Hi,
I have a problme with a cluster of 4 nodes with ES 2.4.0 upgraded from 2.3.4.
Currently I have 8 indexes, called url-0,url-1,...,url-8 with around 1B documents.
The template for each index is
{
"template" : "url-*",
"settings" : {
"number_of_shards" : "1",
"number_of_replicas" : "0",
"refresh_interval" : "180s"
},
"mappings" : {
"url" : {
"_all" : {"enabled" : false},
"_timestamp" : {"enabled" : false},
"_source": {"enabled": false},
"_ttl" : { "enabled" : false },
"properties" : {
"url" : {"type" : "string", "index": "not_analyzed", "store" : true},
"domain" : {"type": "string", "index" : "not_analyzed", "store" : false},
"scheme" : {"type": "string", "index" : "not_analyzed", "store" : false},
"parsedUrl" : {"type": "string", "index": "analyzed", "store": false},
"workerIndex": {"type": "integer", "store" : false},
"error": {"type": "boolean", "store" : false},
"banned": {"type": "boolean", "store" : false},
"timestamp": {"type": "date", "store" : true},
"depth": {"type": "integer", "store" : true},
"processed": {"type": "boolean", "store" : false}
}
}
}
When I execute the query
curl -XPOST localhost:9200/url/url/_search?search_type=scan&scroll=5m&size=50&_source=url&preference=_shards:0;_prefer_node:XqfWWAGFRdCPo98qIeFfGg
I get
{
"_scroll_id": "c2Nhbjs4OzMyNzUyNzpYcWZXV0FHRlJkQ1BvOThxSWVGZkdnOzQ3MTkzODplTDZZa3AxSlRVQ3lHd1FMTjR3T3NnOzgxMzY4ODpwSHVGaVJRM1JSYTIwaWRxNTlFbXNBOzgxMzY4NzpwSHVGaVJRM1JSYTIwaWRxNTlFbXNBOzgxMzY4NjpwSHVGaVJRM1JSYTIwaWRxNTlFbXNBOzQ3MTkzOTplTDZZa3AxSlRVQ3lHd1FMTjR3T3NnOzMxNDc1NDpqbUdTWGRmWVRTdWFIT1FFSmZ1WVN3OzgxMzY4OTpwSHVGaVJRM1JSYTIwaWRxNTlFbXNBOzE7dG90YWxfaGl0czoxMDEzOTAyNTk1Ow==",
"took": 8221,
"timed_out": false,
"_shards": {
"total": 8,
"successful": 8,
"failed": 0
},
"hits": {
"total": 1013902595,
"max_score": 0,
"hits": [ ]
}
}
but
If I query for the scrollId I get an error and a NPE on the server.

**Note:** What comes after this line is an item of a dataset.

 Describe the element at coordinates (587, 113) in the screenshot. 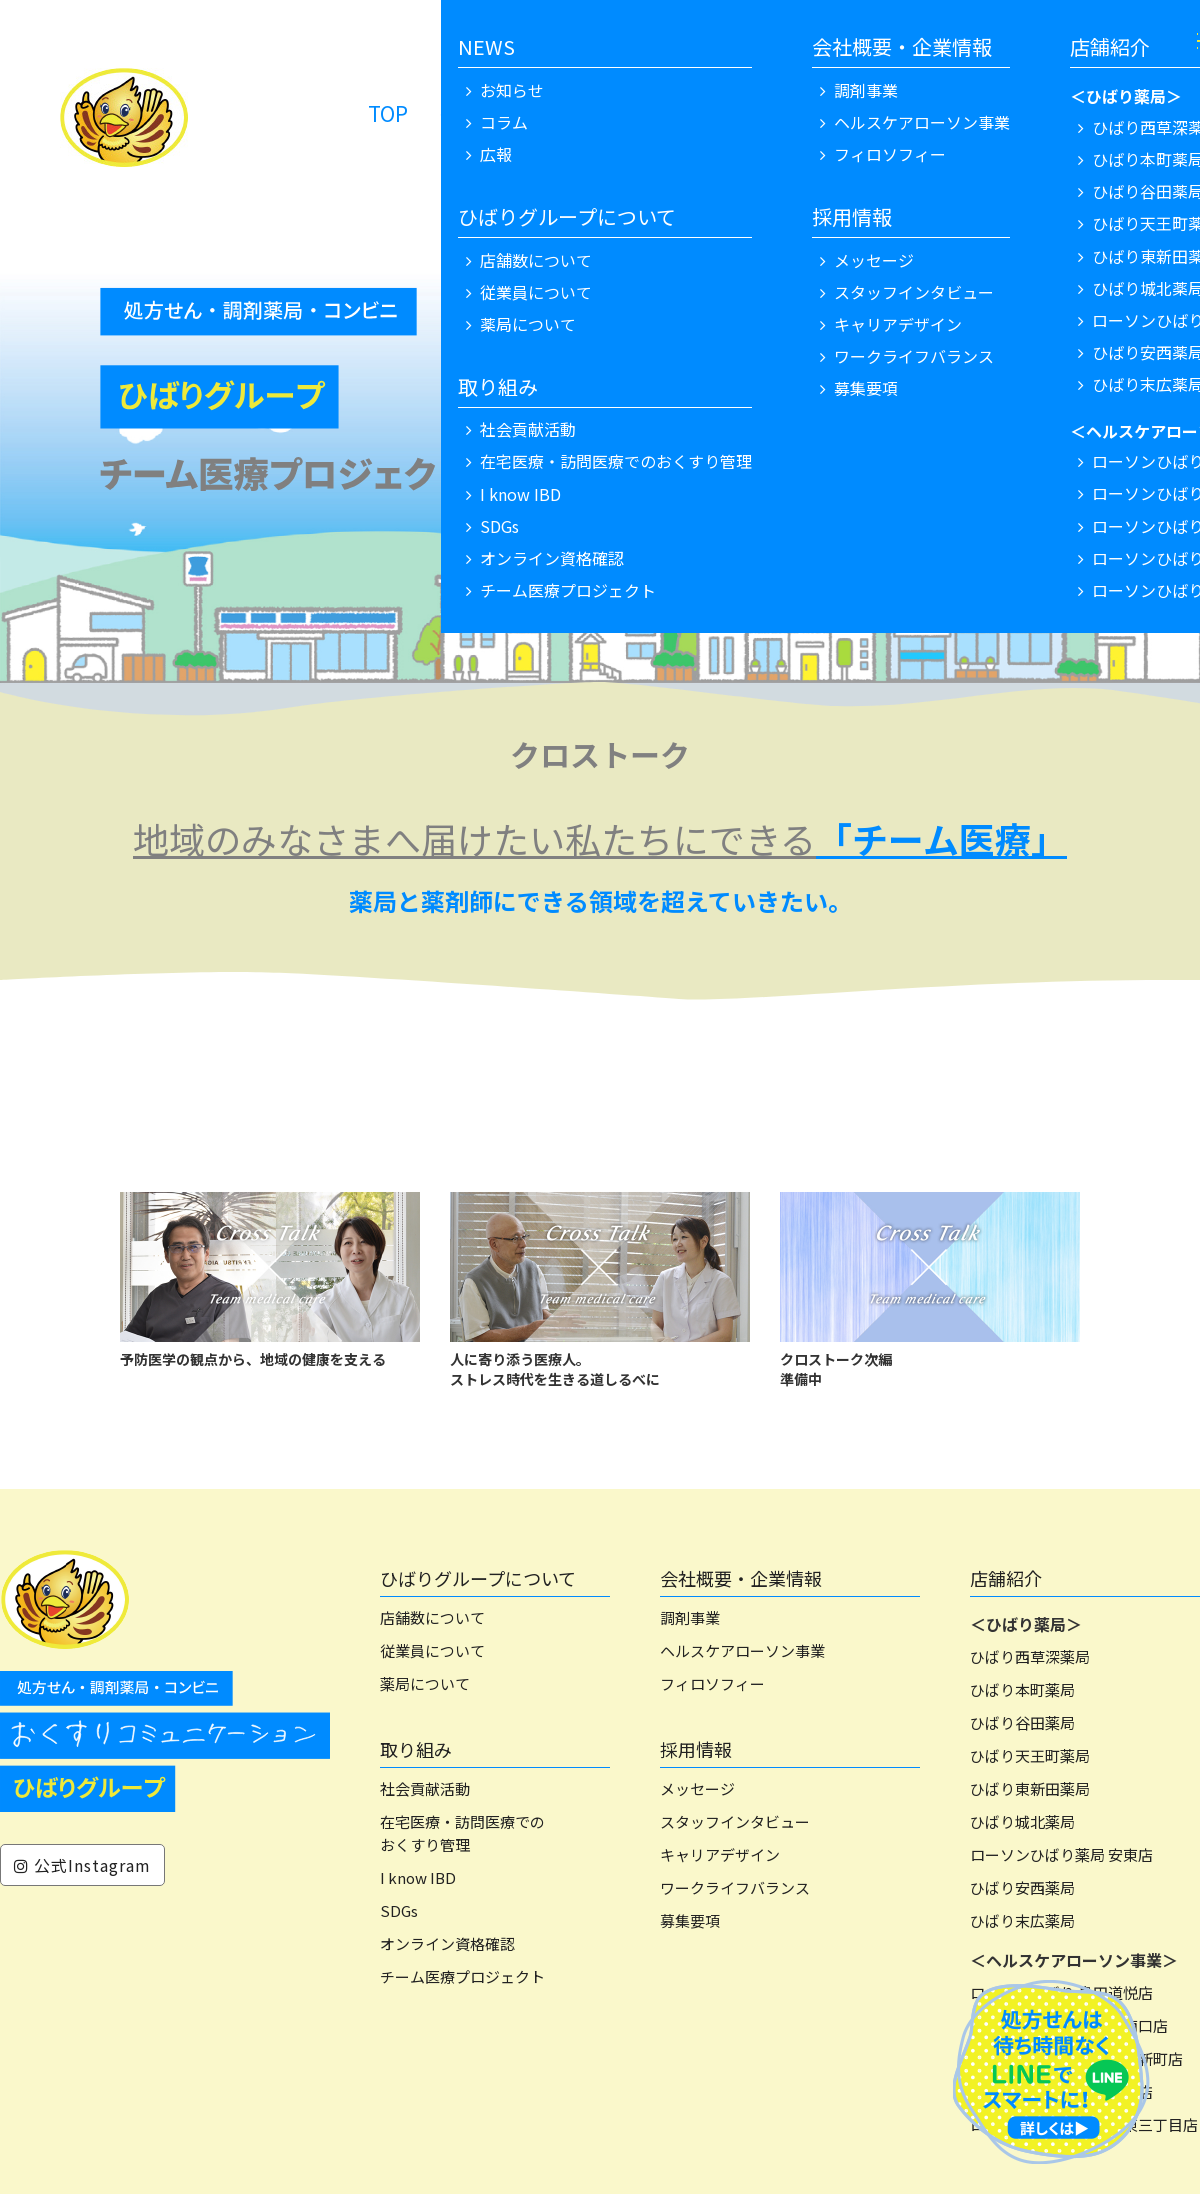

I see `処方せん・調剤薬局 ローソン` at that location.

culr -XPOST localhost:9200/_search/scroll?scroll=1m -d '
{
"scroll_id": "c2Nhbjs4OzMyNzUyNzpYcWZXV0FHRlJkQ1BvOThxSWVGZkdnOzQ3MTkzODplTDZZa3AxSlRVQ3lHd1FMTjR3T3NnOzgxMzY4ODpwSHVGaVJRM1JSYTIwaWRxNTlFbXNBOzgxMzY4NzpwSHVGaVJRM1JSYTIwaWRxNTlFbXNBOzgxMzY4NjpwSHVGaVJRM1JSYTIwaWRxNTlFbXNBOzQ3MTkzOTplTDZZa3AxSlRVQ3lHd1FMTjR3T3NnOzMxNDc1NDpqbUdTWGRmWVRTdWFIT1FFSmZ1WVN3OzgxMzY4OTpwSHVGaVJRM1JSYTIwaWRxNTlFbXNBOzE7dG90YWxfaGl0czoxMDEzOTAyNTk1Ow"
}'
result:
{
"_scroll_id": "c2NhbjswOzE7dG90YWxfaGl0czoxMDEzOTAyNTk1Ow==",
"took": 105,
"timed_out": false,
"_shards": {
"total": 8,
"successful": 0,
"failed": 8,
"failures": [
{
"shard": -1,
"index": null,
"reason": {
"type": "null_pointer_exception",
"reason": null
}
}
]
},
"hits": {
"total": 1013902595,
"max_score": 0,
"hits": [ ]
}
}
And in the logs:
RemoteTransportException[[c2m-es-1][][indices:data/read/search[phase/scan/scroll]]]; nested: NullPointerException;
Caused by: java.lang.NullPointerException
at org.elasticsearch.search.fetch.source.FetchSourceSubPhase.hitExecute(FetchSourceSubPhase.java:79)
at org.elasticsearch.search.fetch.FetchPhase.execute(FetchPhase.java:188)
at org.elasticsearch.search.SearchService.executeScan(SearchService.java:342)
Any hints?
PS:I got the original query from the logs of Elasticsearch-hadoop library, which I currently use with Apache Spark.
Marco
UPDATE: It turned out to be a problem related to the _source parameter in the query and the fact that the _source field is disabled in the mapping. Is that a bug?